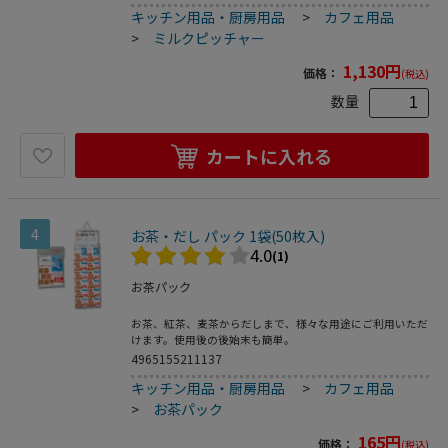
キッチン用品・厨房用品
>
カフェ用品
>
ミルクピッチャー
1,130
円
価格：
(税込)
数量
カートに入れる
4
お茶・だし パック 1袋(50枚入)
4.0
(1)
お茶パック
お茶、紅茶、麦茶からだしまで、様々な用途にご利用いただ
けます。使用後の後始末も簡単。
4965155211137
キッチン用品・厨房用品
>
カフェ用品
>
お茶パック
165
円
価格：
(税込)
++++++++++++++++++++
TASK DETAILS - Where the material contains pictures, leave them out and copy the rest verbatim.

YOUR SOLUTION -
キッチン用品・厨房用品
>
カフェ用品
>
ミルクピッチャー
1,130
円
価格：
(税込)
数量
カートに入れる
4
お茶・だし パック 1袋(50枚入)
4.0
(1)
お茶パック
お茶、紅茶、麦茶からだしまで、様々な用途にご利用いただ
けます。使用後の後始末も簡単。
4965155211137
キッチン用品・厨房用品
>
カフェ用品
>
お茶パック
165
円
価格：
(税込)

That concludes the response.